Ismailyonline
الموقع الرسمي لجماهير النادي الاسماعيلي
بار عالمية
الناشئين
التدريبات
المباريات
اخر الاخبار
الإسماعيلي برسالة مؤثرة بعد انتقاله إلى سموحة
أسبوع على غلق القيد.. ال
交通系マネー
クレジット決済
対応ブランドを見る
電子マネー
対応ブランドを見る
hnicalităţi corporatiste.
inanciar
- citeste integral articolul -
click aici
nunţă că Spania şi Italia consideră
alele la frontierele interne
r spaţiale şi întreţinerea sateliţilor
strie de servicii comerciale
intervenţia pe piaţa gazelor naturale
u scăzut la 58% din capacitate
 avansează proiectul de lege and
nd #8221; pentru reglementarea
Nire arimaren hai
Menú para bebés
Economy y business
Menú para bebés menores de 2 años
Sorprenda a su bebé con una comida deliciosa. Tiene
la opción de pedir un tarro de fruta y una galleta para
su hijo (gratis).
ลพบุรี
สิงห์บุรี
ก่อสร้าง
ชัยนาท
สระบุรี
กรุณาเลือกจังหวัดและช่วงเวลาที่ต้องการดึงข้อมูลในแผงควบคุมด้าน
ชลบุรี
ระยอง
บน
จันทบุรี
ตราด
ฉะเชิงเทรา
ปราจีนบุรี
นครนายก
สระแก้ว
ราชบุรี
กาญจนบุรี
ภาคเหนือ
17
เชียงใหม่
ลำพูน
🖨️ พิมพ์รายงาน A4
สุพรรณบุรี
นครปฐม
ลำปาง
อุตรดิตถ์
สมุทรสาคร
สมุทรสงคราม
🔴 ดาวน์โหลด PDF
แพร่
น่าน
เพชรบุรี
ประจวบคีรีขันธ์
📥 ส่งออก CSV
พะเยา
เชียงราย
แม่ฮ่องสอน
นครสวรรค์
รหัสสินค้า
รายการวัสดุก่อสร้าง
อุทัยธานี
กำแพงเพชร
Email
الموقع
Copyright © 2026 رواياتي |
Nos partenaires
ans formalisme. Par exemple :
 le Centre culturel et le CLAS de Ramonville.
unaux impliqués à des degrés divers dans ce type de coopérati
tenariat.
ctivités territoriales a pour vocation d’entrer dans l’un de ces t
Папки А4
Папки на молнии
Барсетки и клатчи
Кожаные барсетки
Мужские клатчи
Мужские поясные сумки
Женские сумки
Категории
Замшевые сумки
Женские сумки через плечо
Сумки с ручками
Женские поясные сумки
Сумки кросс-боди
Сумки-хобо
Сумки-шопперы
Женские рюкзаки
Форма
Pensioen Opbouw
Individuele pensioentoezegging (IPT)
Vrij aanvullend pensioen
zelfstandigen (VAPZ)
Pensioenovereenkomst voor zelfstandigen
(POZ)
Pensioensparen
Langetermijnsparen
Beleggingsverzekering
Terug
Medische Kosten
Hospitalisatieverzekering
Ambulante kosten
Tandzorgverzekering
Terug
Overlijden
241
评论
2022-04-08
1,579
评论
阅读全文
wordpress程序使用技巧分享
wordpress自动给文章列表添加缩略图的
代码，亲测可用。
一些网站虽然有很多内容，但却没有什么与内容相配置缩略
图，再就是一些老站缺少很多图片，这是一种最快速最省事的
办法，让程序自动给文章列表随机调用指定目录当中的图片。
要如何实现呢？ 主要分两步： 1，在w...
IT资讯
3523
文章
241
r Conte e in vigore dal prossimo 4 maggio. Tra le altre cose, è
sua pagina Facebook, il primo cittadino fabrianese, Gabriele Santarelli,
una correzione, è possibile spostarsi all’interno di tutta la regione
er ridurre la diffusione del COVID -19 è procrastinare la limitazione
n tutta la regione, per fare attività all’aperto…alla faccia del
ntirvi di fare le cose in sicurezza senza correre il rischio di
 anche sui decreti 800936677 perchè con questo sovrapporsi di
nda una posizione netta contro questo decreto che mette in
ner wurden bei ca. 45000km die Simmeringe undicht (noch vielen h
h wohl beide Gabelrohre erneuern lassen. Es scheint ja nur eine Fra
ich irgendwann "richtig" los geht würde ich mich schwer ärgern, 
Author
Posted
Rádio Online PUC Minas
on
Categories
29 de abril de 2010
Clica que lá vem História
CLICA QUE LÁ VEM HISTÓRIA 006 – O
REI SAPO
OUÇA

*EXERCISE AIM*.
Your task is to find every line above containing the word "regione" and copy it.

*REPLY TO THE TASK*.
una correzione, è possibile spostarsi all’interno di tutta la regione
n tutta la regione, per fare attività all’aperto…alla faccia del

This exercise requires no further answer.